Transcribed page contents
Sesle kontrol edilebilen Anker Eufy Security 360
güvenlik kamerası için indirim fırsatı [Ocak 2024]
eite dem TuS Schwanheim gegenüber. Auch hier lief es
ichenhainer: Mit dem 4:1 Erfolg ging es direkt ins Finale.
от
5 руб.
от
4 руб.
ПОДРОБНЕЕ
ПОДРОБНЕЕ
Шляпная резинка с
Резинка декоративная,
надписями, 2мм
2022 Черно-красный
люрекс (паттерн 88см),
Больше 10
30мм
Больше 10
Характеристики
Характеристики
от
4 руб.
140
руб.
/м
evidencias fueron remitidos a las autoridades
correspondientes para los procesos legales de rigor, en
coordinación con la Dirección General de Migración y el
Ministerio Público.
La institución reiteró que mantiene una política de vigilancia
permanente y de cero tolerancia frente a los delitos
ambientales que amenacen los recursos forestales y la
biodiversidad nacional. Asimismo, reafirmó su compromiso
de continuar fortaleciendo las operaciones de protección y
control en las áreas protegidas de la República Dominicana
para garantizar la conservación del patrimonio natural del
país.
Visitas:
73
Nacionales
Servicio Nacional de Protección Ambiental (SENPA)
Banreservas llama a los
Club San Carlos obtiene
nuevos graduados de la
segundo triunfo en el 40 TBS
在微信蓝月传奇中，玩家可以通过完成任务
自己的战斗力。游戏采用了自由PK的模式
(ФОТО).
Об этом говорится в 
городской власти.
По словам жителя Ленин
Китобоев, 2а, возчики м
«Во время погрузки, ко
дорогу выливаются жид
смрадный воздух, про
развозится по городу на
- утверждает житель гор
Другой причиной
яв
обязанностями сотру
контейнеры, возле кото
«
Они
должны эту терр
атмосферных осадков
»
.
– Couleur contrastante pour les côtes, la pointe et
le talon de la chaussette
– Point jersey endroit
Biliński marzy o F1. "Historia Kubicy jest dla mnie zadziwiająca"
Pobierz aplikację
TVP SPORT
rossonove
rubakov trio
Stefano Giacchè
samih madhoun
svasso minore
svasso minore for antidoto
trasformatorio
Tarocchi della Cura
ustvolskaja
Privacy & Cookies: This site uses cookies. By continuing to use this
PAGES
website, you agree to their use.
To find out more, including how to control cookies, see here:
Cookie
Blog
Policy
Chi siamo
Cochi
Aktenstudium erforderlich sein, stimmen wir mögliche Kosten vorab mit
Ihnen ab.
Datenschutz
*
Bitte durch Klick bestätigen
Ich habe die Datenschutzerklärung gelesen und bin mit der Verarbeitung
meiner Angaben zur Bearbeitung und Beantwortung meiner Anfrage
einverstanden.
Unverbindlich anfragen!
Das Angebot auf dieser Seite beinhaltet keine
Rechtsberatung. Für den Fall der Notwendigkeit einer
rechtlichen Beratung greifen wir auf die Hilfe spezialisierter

Try it
Output all entries exactly as given above.

Result of this exercise
Sesle kontrol edilebilen Anker Eufy Security 360
güvenlik kamerası için indirim fırsatı [Ocak 2024]
eite dem TuS Schwanheim gegenüber. Auch hier lief es
ichenhainer: Mit dem 4:1 Erfolg ging es direkt ins Finale.
от
5 руб.
от
4 руб.
ПОДРОБНЕЕ
ПОДРОБНЕЕ
Шляпная резинка с
Резинка декоративная,
надписями, 2мм
2022 Черно-красный
люрекс (паттерн 88см),
Больше 10
30мм
Больше 10
Характеристики
Характеристики
от
4 руб.
140
руб.
/м
evidencias fueron remitidos a las autoridades
correspondientes para los procesos legales de rigor, en
coordinación con la Dirección General de Migración y el
Ministerio Público.
La institución reiteró que mantiene una política de vigilancia
permanente y de cero tolerancia frente a los delitos
ambientales que amenacen los recursos forestales y la
biodiversidad nacional. Asimismo, reafirmó su compromiso
de continuar fortaleciendo las operaciones de protección y
control en las áreas protegidas de la República Dominicana
para garantizar la conservación del patrimonio natural del
país.
Visitas:
73
Nacionales
Servicio Nacional de Protección Ambiental (SENPA)
Banreservas llama a los
Club San Carlos obtiene
nuevos graduados de la
segundo triunfo en el 40 TBS
在微信蓝月传奇中，玩家可以通过完成任务
自己的战斗力。游戏采用了自由PK的模式
(ФОТО).
Об этом говорится в 
городской власти.
По словам жителя Ленин
Китобоев, 2а, возчики м
«Во время погрузки, ко
дорогу выливаются жид
смрадный воздух, про
развозится по городу на
- утверждает житель гор
Другой причиной
яв
обязанностями сотру
контейнеры, возле кото
«
Они
должны эту терр
атмосферных осадков
»
.
– Couleur contrastante pour les côtes, la pointe et
le talon de la chaussette
– Point jersey endroit
Biliński marzy o F1. "Historia Kubicy jest dla mnie zadziwiająca"
Pobierz aplikację
TVP SPORT
rossonove
rubakov trio
Stefano Giacchè
samih madhoun
svasso minore
svasso minore for antidoto
trasformatorio
Tarocchi della Cura
ustvolskaja
Privacy & Cookies: This site uses cookies. By continuing to use this
PAGES
website, you agree to their use.
To find out more, including how to control cookies, see here:
Cookie
Blog
Policy
Chi siamo
Cochi
Aktenstudium erforderlich sein, stimmen wir mögliche Kosten vorab mit
Ihnen ab.
Datenschutz
*
Bitte durch Klick bestätigen
Ich habe die Datenschutzerklärung gelesen und bin mit der Verarbeitung
meiner Angaben zur Bearbeitung und Beantwortung meiner Anfrage
einverstanden.
Unverbindlich anfragen!
Das Angebot auf dieser Seite beinhaltet keine
Rechtsberatung. Für den Fall der Notwendigkeit einer
rechtlichen Beratung greifen wir auf die Hilfe spezialisierter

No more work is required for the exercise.